WORK TO BE COMPLETED: The lines below that include "варто" are to be found and copied.

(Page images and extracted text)
------------------------------------------------

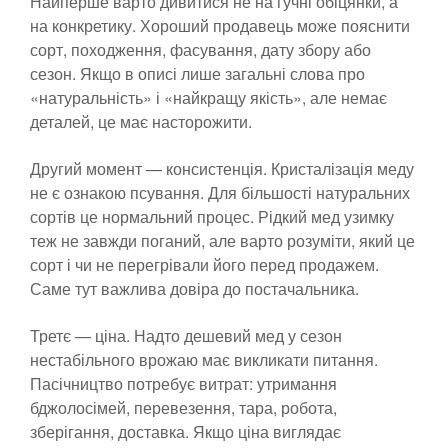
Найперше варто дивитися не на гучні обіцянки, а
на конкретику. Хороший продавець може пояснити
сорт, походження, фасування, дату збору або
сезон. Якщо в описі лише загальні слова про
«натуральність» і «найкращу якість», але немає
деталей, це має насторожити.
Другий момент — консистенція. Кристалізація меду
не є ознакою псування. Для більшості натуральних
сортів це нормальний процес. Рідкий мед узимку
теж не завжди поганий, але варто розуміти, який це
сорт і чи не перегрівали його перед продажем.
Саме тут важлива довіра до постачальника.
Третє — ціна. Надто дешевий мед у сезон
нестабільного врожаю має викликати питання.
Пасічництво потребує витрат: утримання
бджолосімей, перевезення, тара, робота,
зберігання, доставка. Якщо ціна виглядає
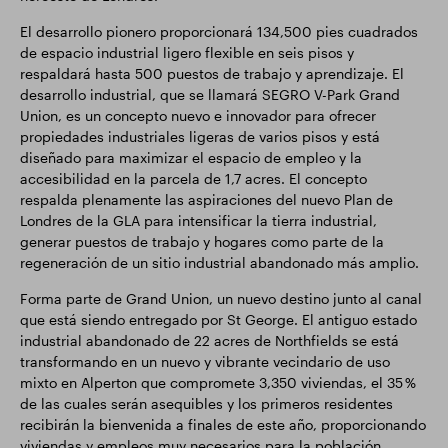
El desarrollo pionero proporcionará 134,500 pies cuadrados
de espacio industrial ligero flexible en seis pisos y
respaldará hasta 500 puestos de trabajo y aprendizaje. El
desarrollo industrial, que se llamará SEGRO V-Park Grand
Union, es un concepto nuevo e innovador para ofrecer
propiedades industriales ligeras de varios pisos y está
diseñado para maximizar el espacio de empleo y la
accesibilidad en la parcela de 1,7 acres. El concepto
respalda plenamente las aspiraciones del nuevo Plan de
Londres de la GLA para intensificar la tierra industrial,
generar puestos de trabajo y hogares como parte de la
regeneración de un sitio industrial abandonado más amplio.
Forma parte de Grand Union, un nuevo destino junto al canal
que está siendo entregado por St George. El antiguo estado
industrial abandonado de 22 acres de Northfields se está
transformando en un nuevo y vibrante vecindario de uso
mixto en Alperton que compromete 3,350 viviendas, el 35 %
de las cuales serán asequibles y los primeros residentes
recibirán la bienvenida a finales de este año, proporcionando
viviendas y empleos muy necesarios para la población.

------------------------------------------------

WRITTEN ANSWER:
Найперше варто дивитися не на гучні обіцянки, а
теж не завжди поганий, але варто розуміти, який це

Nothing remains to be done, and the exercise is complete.